As she's developed, Cosbert has traded enamel for other mixed media elements and oil painting for acrylic on canvas. She is very much interested in texture, and layers, seeing the works as sculptural. This facet of her work is rendered by the specific and unique formula for her mixture she creates but also in the material she includes in her works such as fishnets, watermelon seeds, Bristol board, tile grout, large scale fabrics, and bullet casings. The latter was used in her Murder Mayhem triptych, which she started the week of George Floyd’s killing in late 2020. The work intends to strongly denounce police brutality in the US in the Black community. She used the colours red, white, and blue to symbolize police sirens, but also the American flag. In all of her work, she uses vibrant colours that are carefully selected after research carried out on their representation.

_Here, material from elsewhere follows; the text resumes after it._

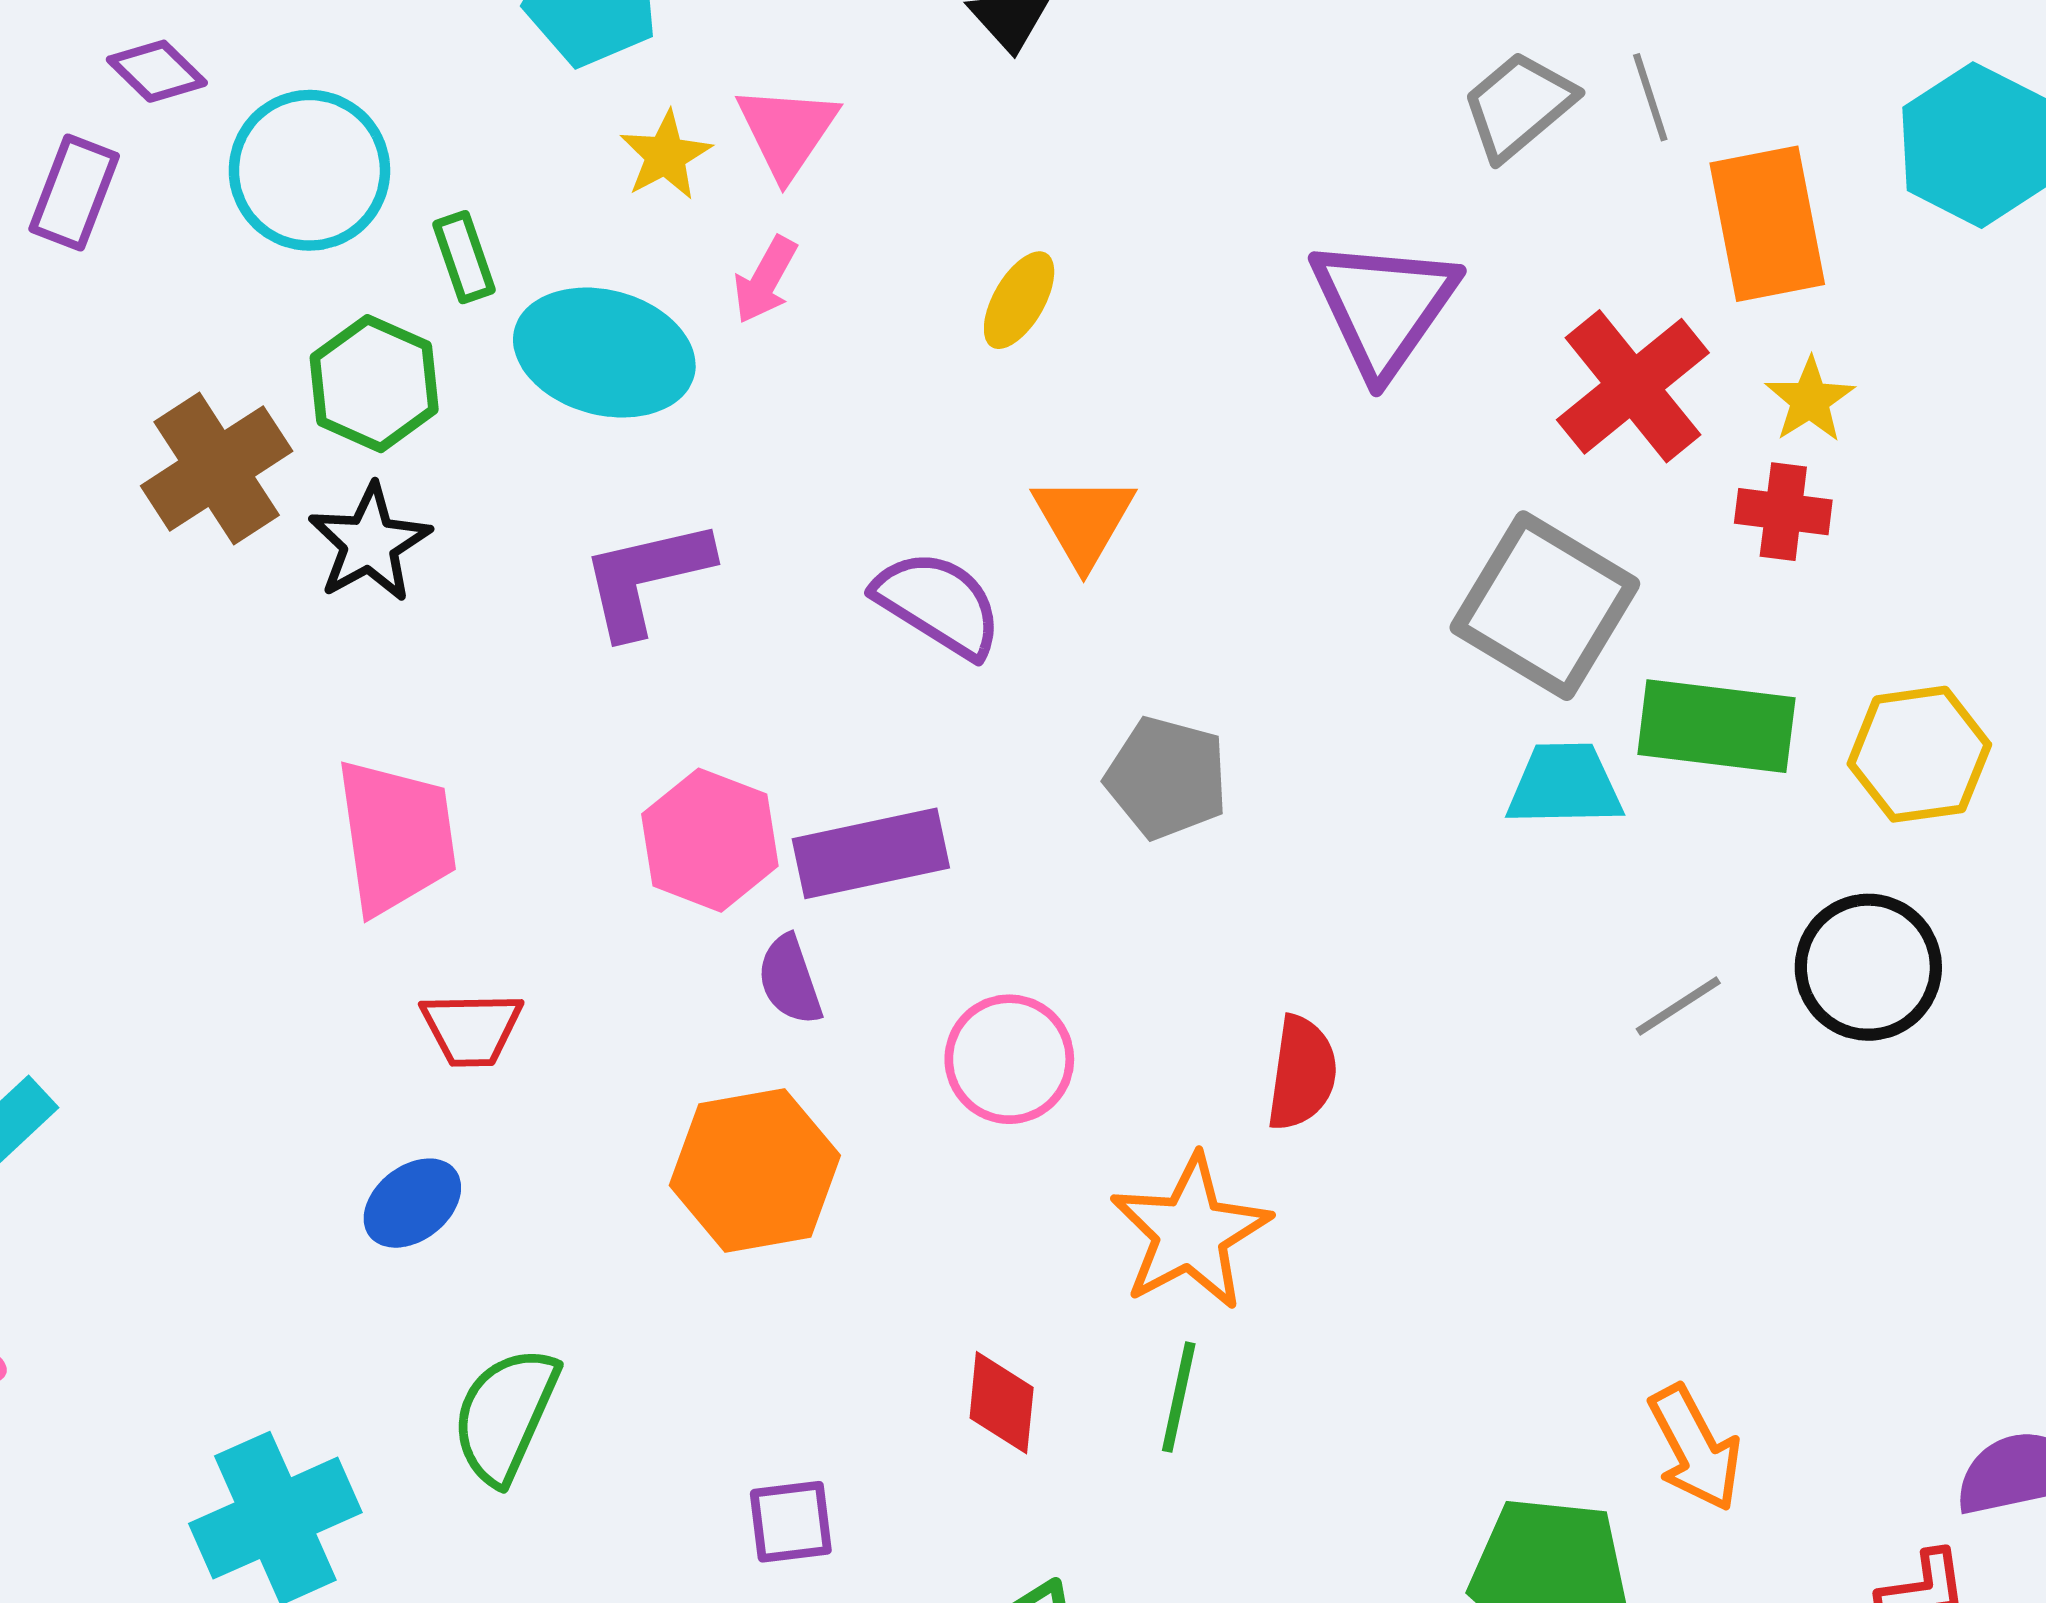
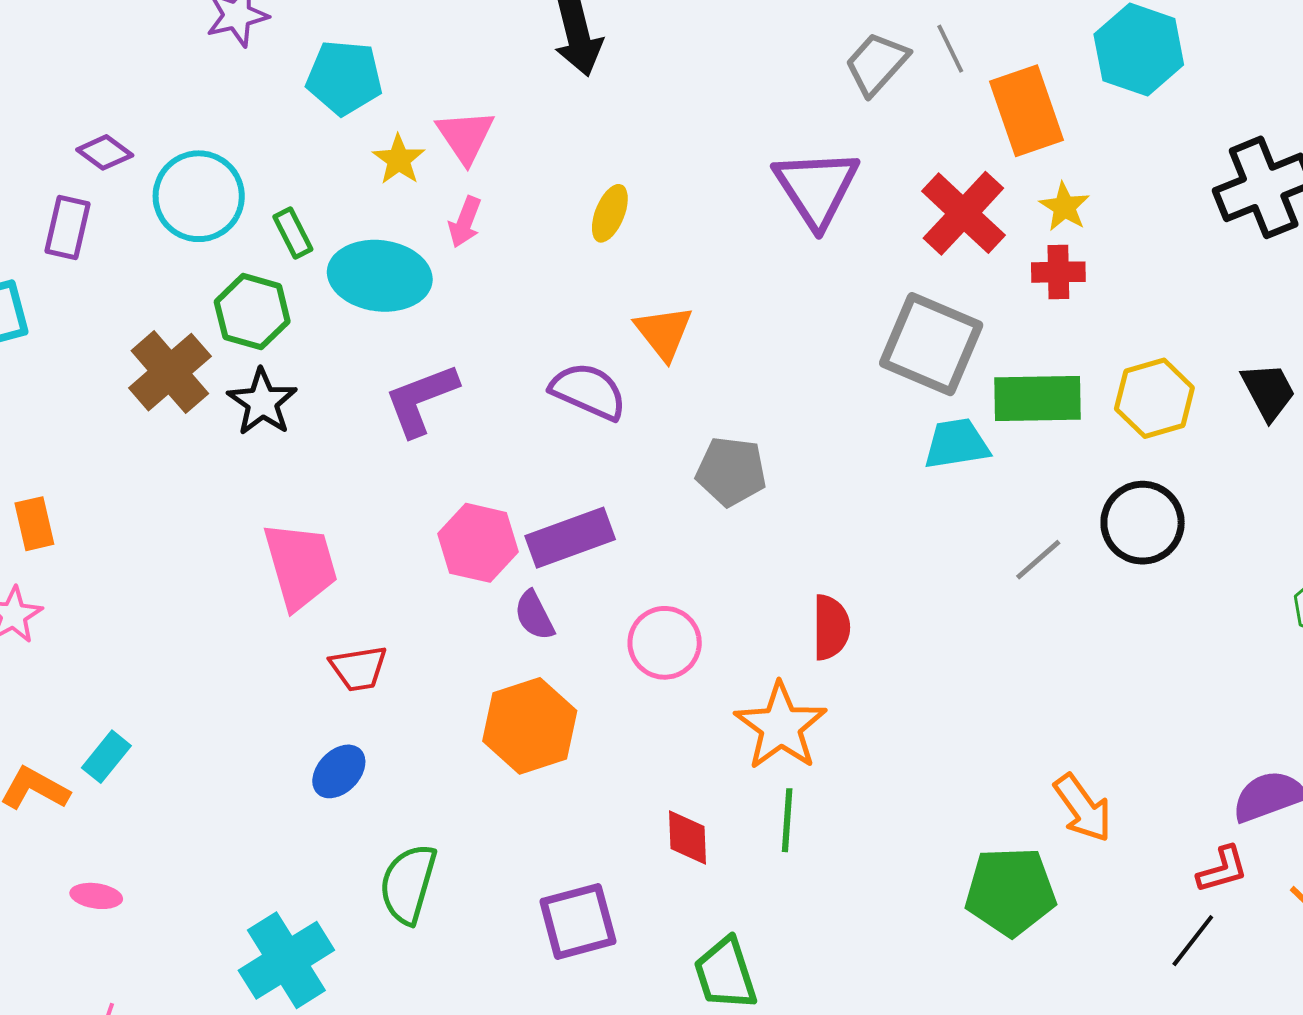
purple square: (791, 1522) -> (578, 921), size x1.5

Murder Mayhem, 2020 (triptych)
Acrylic and bullet casings on canvas
46 x 46 in each
Another meaningful example would be her works titled Port au Prince and George Town, both paintings dedicated to her parents (Port au Prince is the capital of Haiti and George Town is the capital of British Guyana). They are circular paintings, with lines and shapes seeming to imitate a globe, the colours referencing the flags of each country. She also used sand in the paintings as a reference to Caribbean beaches.
Ryan Cosbert’s work asks the viewer to physically interact with it and see the texture, where layers sit similar to roots, mind and body in humans: to uncover one’s layers requires research and attention to then acquire knowledge and comprehension of oneself.